Laracon 2024: Jess Archer: Analyzing Analytical Databases

Jess Archer taught attendees about analytical databases and how they compare to other more traditional databases.

I think this is the talk that taught me the most of the entire conference.

Definitions

  • OLTP (Online Transaction Processing): MySQL, PostgreSQL, SQLite, etc.
  • OLAP (Online Analytical Processing): SingleStore, ClickHouse, etc.

Her preference is Clickhouse; it’s free and open-source, and has excellent documentation and performance.

Comparisons

OLTP databases tend to be row-oriented and store data on disk with each row’s index.

OLAP databases tend to be column-oriented, and store each column of data together, making it much more performant to run queries like AVERAGE(), SUM(), etc., as it only has to open a single file instead of reading the entire database like an OLTP database would.

She had downloaded a dump (22GB compressed) of all Stack Overflow posts and imported it into a MySQL database and a Clickhouse database to run queries live on stage.

It could take 5–6 seconds to load an average view count using MySQL, and 27.5ms using Clickhouse.

What’s the catch?

At least for Clickhouse, the ID field is not unique, meaning that you could have multiple rows with the same ID, and that selecting a row by ID requires a full table scan (using LIMIT 1 can help by “bailing out” once a match has been found).

Ordering: the table structure should be designed close to what the typical query needs, to prevent extra reads from disk.
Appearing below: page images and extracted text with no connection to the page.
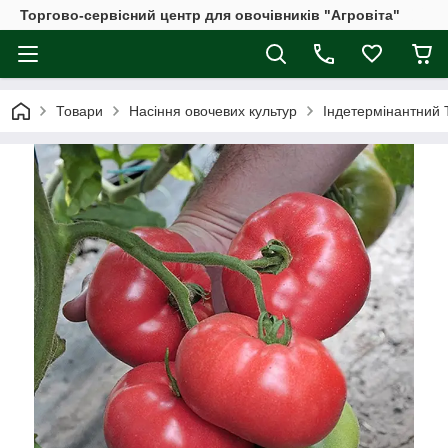
Торгово-сервісний центр для овочівників "Агровіта"
Товари
Насіння овочевих культур
Індетермінантний 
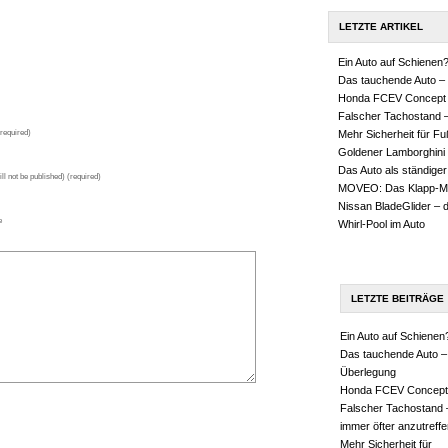
LETZTE ARTIKEL
Ein Auto auf Schienen
Das tauchende Auto – 
Honda FCEV Concept
Falscher Tachostand –
required)
Mehr Sicherheit für F
Goldener Lamborghini
Das Auto als ständiger
ll not be published) (required)
MOVEO: Das Klapp-M
Nissan BladeGlider – 
e
Whirl-Pool im Auto
LETZTE BEITRÄGE
Ein Auto auf Schienen
Das tauchende Auto –
Überlegung
Honda FCEV Concept
Falscher Tachostand 
immer öfter anzutreffe
Mehr Sicherheit für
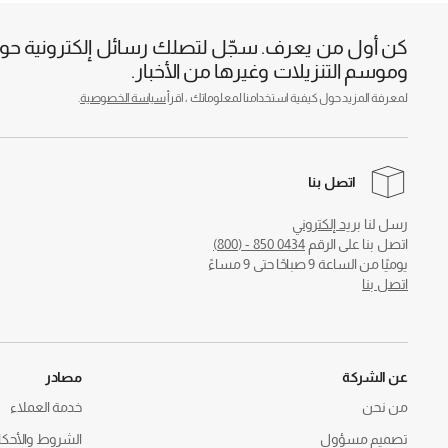
كن أول من يعرف. سجّل لتصلك رسائل إلكترونية حول 
وموسم التنزيلات وغيرها من الأخبار.
لمعرفة المزيد حول كيفية استخدامنا لمعلوماتك ، اقرأ
سياسة الخصوصية
.
اتصل بنا
رسل لنا
بريد إلكتروني
اتصل بنا على الرقم
0434 850 - (800)
يوميًا من الساعة 9 صباحًا حتى 9 مساءً
اتصل بنا
عن الشركة
مصادر
من نحن
خدمة العملاء
تصميم مسؤول
الشروط والأحكا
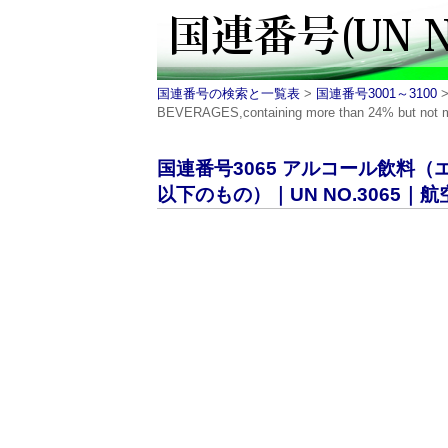
国連番号の検索と一覧表
>
国連番号3001～3100
BEVERAGES,containing more than 24% but n
国連番号3065 アルコール飲料（
以下のもの）｜UN NO.3065｜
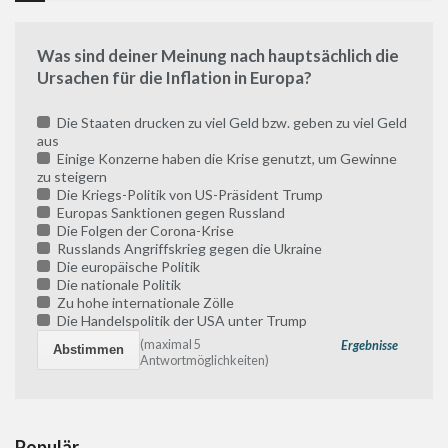
Was sind deiner Meinung nach hauptsächlich die
Ursachen für die Inflation in Europa?
Die Staaten drucken zu viel Geld bzw. geben zu viel Geld
aus
Einige Konzerne haben die Krise genutzt, um Gewinne
zu steigern
Die Kriegs-Politik von US-Präsident Trump
Europas Sanktionen gegen Russland
Die Folgen der Corona-Krise
Russlands Angriffskrieg gegen die Ukraine
Die europäische Politik
Die nationale Politik
Zu hohe internationale Zölle
Die Handelspolitik der USA unter Trump
(maximal 5
Ergebnisse
Antwortmöglichkeiten)
Populär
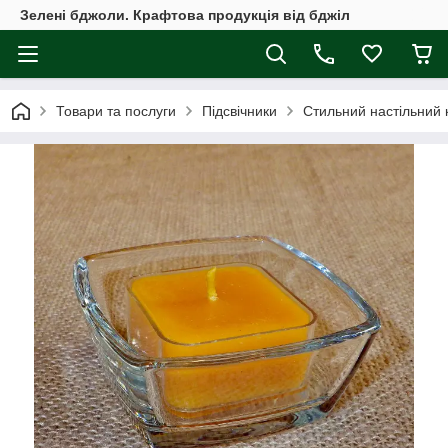
Зелені бджоли. Крафтова продукція від бджіл
Товари та послуги
Підсвічники
Стильний настільний 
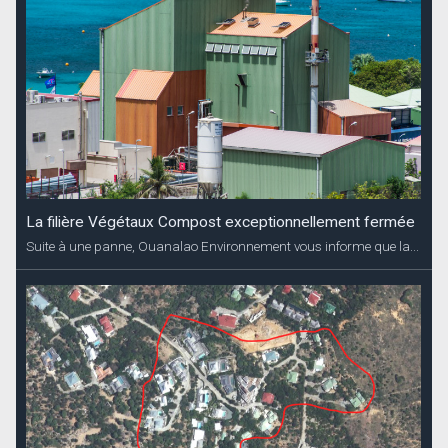
La filière Végétaux Compost exceptionnellement fermée
Suite à une panne, Ouanalao Environnement vous informe que la...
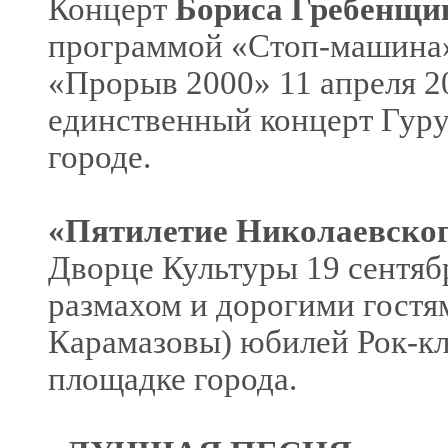
Концерт
Бориса Гребенщи
программой «Стоп-машина» 
«Прорыв 2000» 11 апреля 2
единственный концерт Гуру
городе.
«Пятилетие Николаевског
Дворце Культуры 19 сентяб
размахом и дорогими гостя
Карамазовы) юбилей Рок-кл
площадке города.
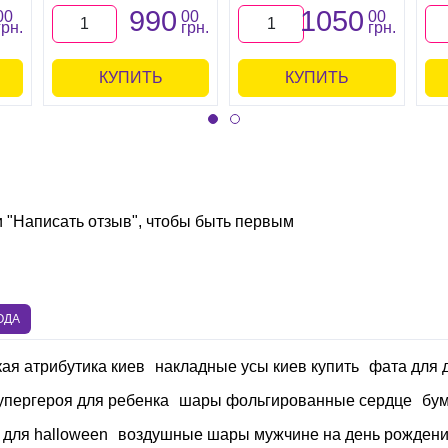
990
1050
00
00
00
грн.
грн.
грн.
КУПИТЬ
КУПИТЬ
и "Написать отзыв", чтобы быть первым
ОДА
ая атрибутика киев
накладные усы киев купить
фата для 
упергероя для ребенка
шары фольгированные сердце
бум
 для halloween
воздушные шары мужчине на день рожден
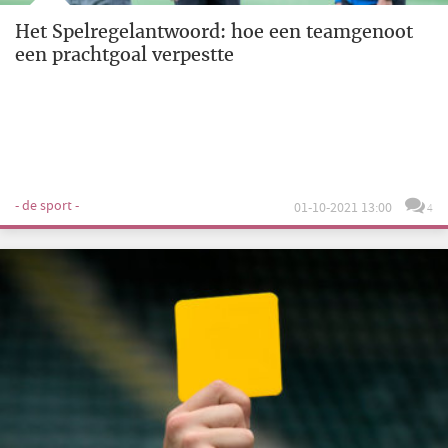
Het Spelregelantwoord: hoe een teamgenoot
een prachtgoal verpestte
- de sport -
01-10-2021 13:00
4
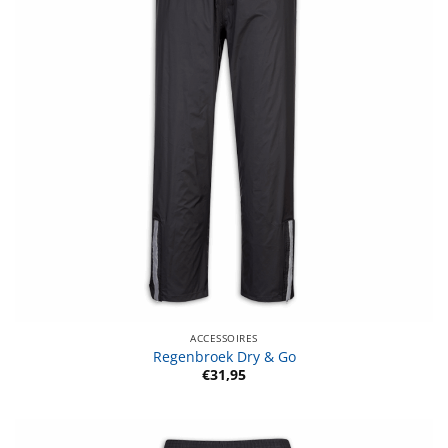
ACCESSOIRES
Regenbroek Dry & Go
€
31,95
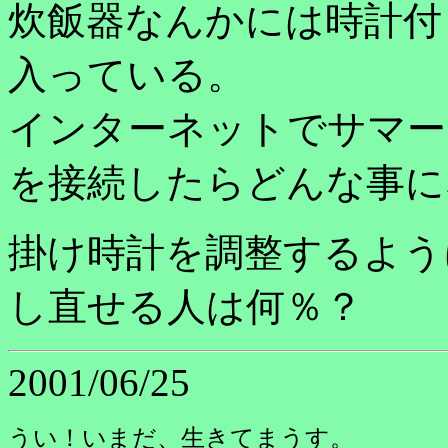
炊飯器なんかには時計付
入っている。
インターネットでサマー
を接続したらどんな事に
掛け時計を調整するよう
し直せる人は何％？
2001/06/25
うい！いまだ、生きてまうす。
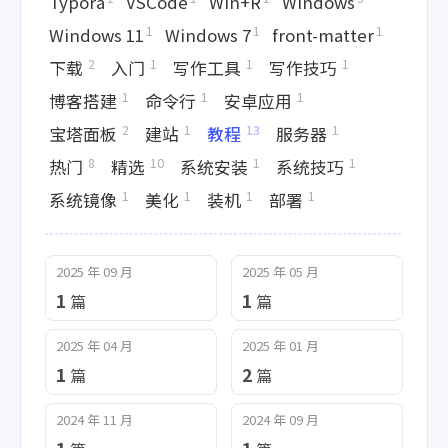
Typora
VSCode
Win+R
Windows
1
1
1
Windows 11
Windows 7
front-matter
2
1
1
1
下载
入门
写作工具
写作技巧
1
1
1
博客搭建
命令行
安卓应用
2
1
13
1
宝塔面板
建站
教程
服务器
8
10
1
1
热门
精选
系统安装
系统技巧
1
1
1
1
系统镜像
美化
装机
部署
2025 年 09 月
2025 年 05 月
1
1
篇
篇
2025 年 04 月
2025 年 01 月
1
2
篇
篇
2024 年 11 月
2024 年 09 月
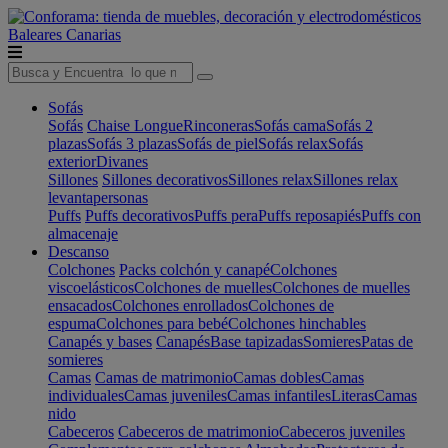
Baleares
Canarias
Sofás
Sofás
Chaise Longue
Rinconeras
Sofás cama
Sofás 2
plazas
Sofás 3 plazas
Sofás de piel
Sofás relax
Sofás
exterior
Divanes
Sillones
Sillones decorativos
Sillones relax
Sillones relax
levantapersonas
Puffs
Puffs decorativos
Puffs pera
Puffs reposapiés
Puffs con
almacenaje
Descanso
Colchones
Packs colchón y canapé
Colchones
viscoelásticos
Colchones de muelles
Colchones de muelles
ensacados
Colchones enrollados
Colchones de
espuma
Colchones para bebé
Colchones hinchables
Canapés y bases
Canapés
Base tapizadas
Somieres
Patas de
somieres
Camas
Camas de matrimonio
Camas dobles
Camas
individuales
Camas juveniles
Camas infantiles
Literas
Camas
nido
Cabeceros
Cabeceros de matrimonio
Cabeceros juveniles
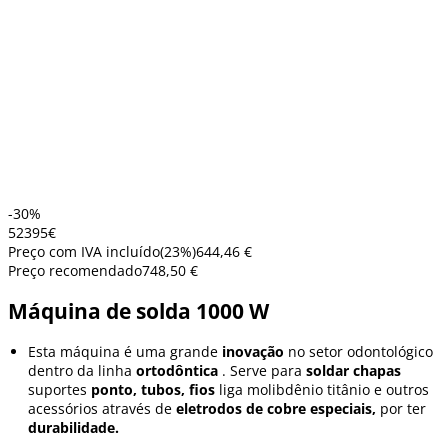
-30%
523
95
€
Preço com IVA incluído
(
23
%)
644,46 €
Preço recomendado
748,50 €
Máquina de solda 1000 W
Esta máquina é uma grande
inovação
no setor odontológico
dentro da linha
ortodôntica
. Serve para
soldar
chapas
suportes
ponto,
tubos,
fios
liga molibdênio titânio e outros
acessórios através de
eletrodos de cobre especiais,
por ter
durabilidade.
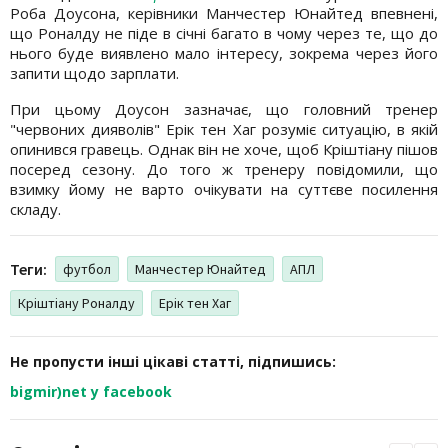
Роба Доусона, керівники Манчестер Юнайтед впевнені,
що Роналду не піде в січні багато в чому через те, що до
нього буде виявлено мало інтересу, зокрема через його
запити щодо зарплати.
При цьому Доусон зазначає, що головний тренер
"червоних дияволів" Ерік тен Хаг розуміє ситуацію, в якій
опинився гравець. Однак він не хоче, щоб Кріштіану пішов
посеред сезону. До того ж тренеру повідомили, що
взимку йому не варто очікувати на суттєве посилення
складу.
Теги:
футбол
Манчестер Юнайтед
АПЛ
Кріштіану Роналду
Ерік тен Хаг
Не пропусти інші цікаві статті, підпишись:
bigmir)net у facebook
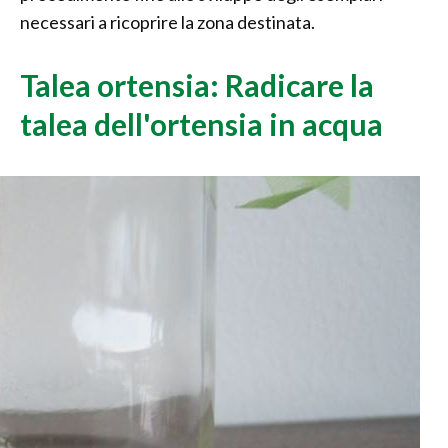
necessari a ricoprire la zona destinata.
Talea ortensia: Radicare la
talea dell'ortensia in acqua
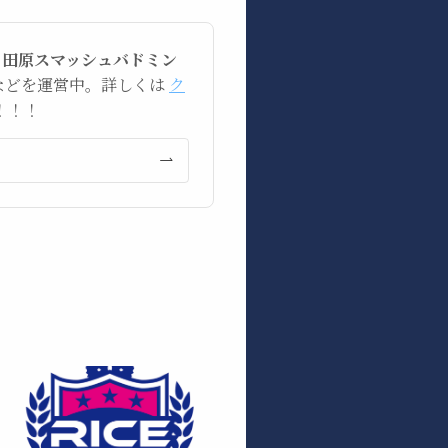
。
田原スマッシュバドミン
 などを運営中。詳しくは
ク
！！！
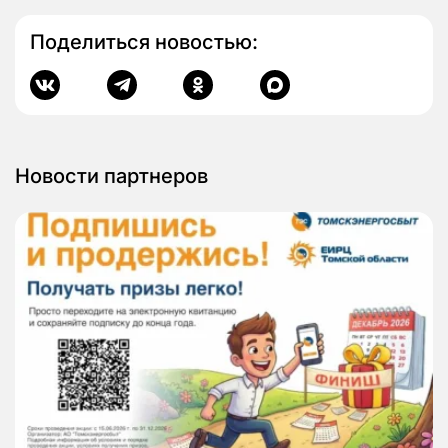
Поделиться новостью:
Новости партнеров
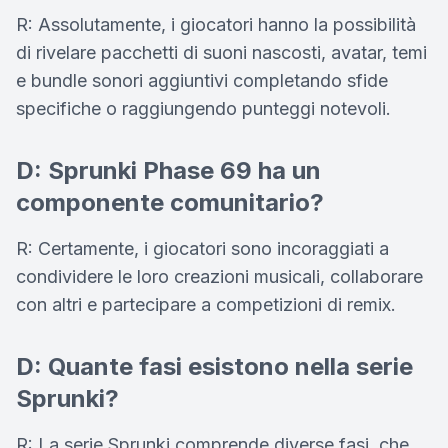
R: Assolutamente, i giocatori hanno la possibilità
di rivelare pacchetti di suoni nascosti, avatar, temi
e bundle sonori aggiuntivi completando sfide
specifiche o raggiungendo punteggi notevoli.
D: Sprunki Phase 69 ha un
componente comunitario?
R: Certamente, i giocatori sono incoraggiati a
condividere le loro creazioni musicali, collaborare
con altri e partecipare a competizioni di remix.
D: Quante fasi esistono nella serie
Sprunki?
R: La serie Sprunki comprende diverse fasi, che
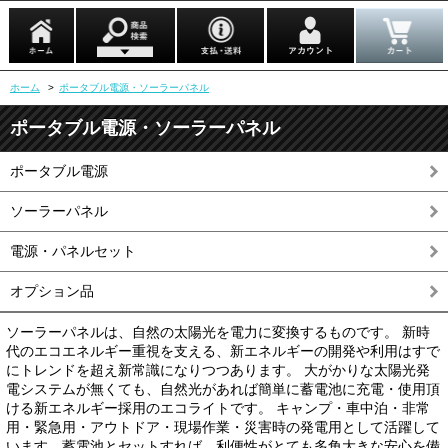
ホーム
>
ポータブル電源・ソーラーパネル
ポータブル電源・ソーラーパネル
ポータブル電源
ソーラーパネル
電源・パネルセット
オプション品
ソーラーパネルは、自然の太陽光を電力に変換するものです。 新時
代のエコエネルギー重視を支える、新エネルギーの開発や利用はすで
にトレンドを超え新常識になりつつあります。 大がかりな太陽光発
電システムが無くても、自然光があれば簡単に蓄電池に充電・使用頂
ける新エネルギー採用のエコライトです。 キャンプ・車中泊・非常
用・緊急用・アウトドア・現場作業・災害時の発電用として活躍して
います。蓄電池とセットすれば、利便性がとても多角大きな安心を備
Inserts: bulk inserts are optimal, rather than single-row inserts

  • Each individual insert creates a “part” or folder on disk
  • The database engine will eventually merge and compact them (see the MergeTree engine)
  • The async_insert feature can also help

Updates: ideally, data is immutable so the engine doesn’t have to rewrite an entire file on disk

Deletes: can be optimized and automated; there’s a marker that indicates a row has been deleted, and at some point the engine will compact the files and remove those

Other Notes about Clickhouse

The LowCardinality field: similar to an enum, but better; it creates a dictionary of values.

The ReplacingMergeTree engine: inserting and updating an entry results in two entries on disk until the engine compacts the files; this engine provides a final keyword that resolves this automatically during queries.

Clickhouse can also easily fill gaps in time series data, while this would be more complicated using other database engines.

Packages

She mentioned these packages for using ClickHouse in a Laravel application:

A week later, I’m still thinking about this talk and how we could use Clickhouse to provide better features and performance for some of our clients.